I’m trying to figure out the cost predictability angle here. It seems like they still have a cost per input/output tokens, so how is it any different? Also, do I have to assume one gpu instance will scale automatically as traffic goes up?

LLM pricing is pretty intense if you’re using anything beyond a 8b model, at least that’s what I’m noticing on OpenRouter. 3-4 calls can approach eating up a $1 with bigger models, and certainly on frontier ones.

jameswhitford

Serverless setups (like Cerebrium) charge per second the model is running, its not token based.

BoorishBears

You're still paying more than the GPU typically costs on an hourly basis to take advantage of their per-second billing... and if you don't have enough utilization to saturate an hourly rental then your users are going to be constantly running into cold starts which tend to be brutal for larger models.

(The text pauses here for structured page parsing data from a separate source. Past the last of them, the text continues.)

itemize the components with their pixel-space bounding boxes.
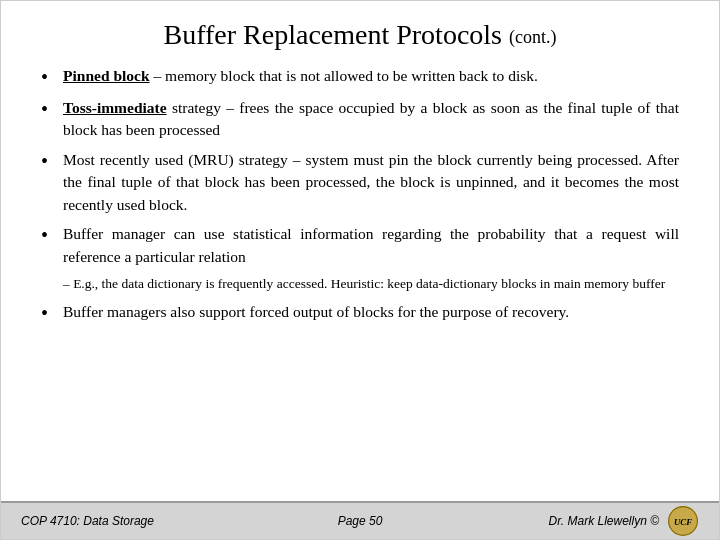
list-item: • Buffer managers also support forced ou…: [41, 301, 679, 326]
footer: COP 4710: Data Storage Page 50 Dr. Mark …: [1, 501, 719, 539]
footer-center: Page 50: [247, 514, 473, 528]
toss-immediate-label: Toss-immediate: [63, 99, 167, 116]
bullet-text: Buffer managers also support forced outp…: [63, 301, 679, 323]
main-content: Buffer Replacement Protocols (cont.) • P…: [1, 1, 719, 501]
list-item: • Pinned block – memory block that is no…: [41, 65, 679, 90]
bullet-1-rest: – memory block that is not allowed to be…: [150, 67, 538, 84]
ucf-logo: UCF: [667, 505, 699, 537]
list-item: • Toss-immediate strategy – frees the sp…: [41, 97, 679, 142]
footer-left: COP 4710: Data Storage: [21, 514, 247, 528]
footer-right: Dr. Mark Llewellyn © UCF: [473, 505, 699, 537]
bullet-dot: •: [41, 222, 63, 248]
title-main: Buffer Replacement Protocols: [164, 19, 503, 50]
slide-title: Buffer Replacement Protocols (cont.): [41, 19, 679, 51]
slide: Buffer Replacement Protocols (cont.) • P…: [0, 0, 720, 540]
list-item: • Buffer manager can use statistical inf…: [41, 223, 679, 268]
bullet-list: • Pinned block – memory block that is no…: [41, 65, 679, 333]
list-item: – E.g., the data dictionary is frequentl…: [41, 275, 679, 294]
svg-text:UCF: UCF: [674, 517, 692, 527]
bullet-dot: •: [41, 64, 63, 90]
bullet-dot: •: [41, 300, 63, 326]
footer-right-text: Dr. Mark Llewellyn ©: [549, 514, 659, 528]
list-item: • Most recently used (MRU) strategy – sy…: [41, 149, 679, 216]
pinned-block-label: Pinned block: [63, 67, 150, 84]
bullet-dot: •: [41, 96, 63, 122]
bullet-dot: •: [41, 148, 63, 174]
title-cont: (cont.): [509, 27, 556, 47]
bullet-text: Buffer manager can use statistical infor…: [63, 223, 679, 268]
bullet-text: Pinned block – memory block that is not …: [63, 65, 679, 87]
bullet-text: Toss-immediate strategy – frees the spac…: [63, 97, 679, 142]
bullet-text: Most recently used (MRU) strategy – syst…: [63, 149, 679, 216]
sub-bullet: – E.g., the data dictionary is frequentl…: [63, 275, 679, 294]
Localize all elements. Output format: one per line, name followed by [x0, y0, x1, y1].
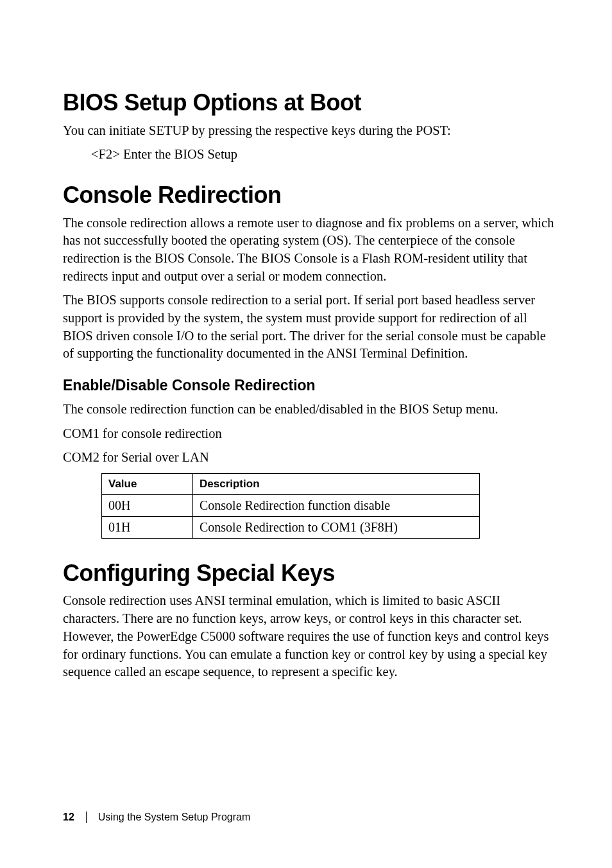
footer-divider-icon	[86, 812, 87, 823]
footer-section-title: Using the System Setup Program	[98, 812, 250, 823]
subheading-enable-disable: Enable/Disable Console Redirection	[63, 377, 556, 394]
paragraph-console-redirection-intro: The console redirection allows a remote …	[63, 214, 556, 286]
table-row: 01H Console Redirection to COM1 (3F8H)	[102, 516, 480, 538]
paragraph-com2: COM2 for Serial over LAN	[63, 449, 556, 467]
page-number: 12	[63, 812, 74, 823]
paragraph-f2-instruction: <F2> Enter the BIOS Setup	[91, 146, 556, 163]
table-cell-description: Console Redirection to COM1 (3F8H)	[193, 516, 480, 538]
paragraph-special-keys-desc: Console redirection uses ANSI terminal e…	[63, 592, 556, 681]
console-redirection-table: Value Description 00H Console Redirectio…	[101, 473, 480, 539]
table-header-description: Description	[193, 473, 480, 494]
heading-configuring-special-keys: Configuring Special Keys	[63, 560, 556, 586]
paragraph-setup-initiate: You can initiate SETUP by pressing the r…	[63, 122, 556, 140]
page-footer: 12 Using the System Setup Program	[63, 812, 250, 823]
table-cell-description: Console Redirection function disable	[193, 494, 480, 516]
paragraph-enable-disable-desc: The console redirection function can be …	[63, 401, 556, 419]
heading-console-redirection: Console Redirection	[63, 182, 556, 208]
table-row: 00H Console Redirection function disable	[102, 494, 480, 516]
table-header-value: Value	[102, 473, 193, 494]
paragraph-bios-serial-support: The BIOS supports console redirection to…	[63, 291, 556, 363]
table-cell-value: 01H	[102, 516, 193, 538]
table-header-row: Value Description	[102, 473, 480, 494]
heading-bios-setup-options: BIOS Setup Options at Boot	[63, 90, 556, 116]
paragraph-com1: COM1 for console redirection	[63, 425, 556, 443]
table-cell-value: 00H	[102, 494, 193, 516]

Their A100 80GB is going more than what I pay to rent H100s: if you really want to save money, getting the cheapest hourly rentals possible is the only way you have any hope of saving money vs major providers.

I think people vastly underestimate how much companies like OpenAI can do with inference efficiency between large nodes, large batch sizes, and hyper optimized inference stacks.

ivape

I'll echo one of my original concerns, which is how is this supposed to scale? Am I responsible for that?

ivape

Ah you’re right, misread the OpenAI/cerbrium pricing config variables.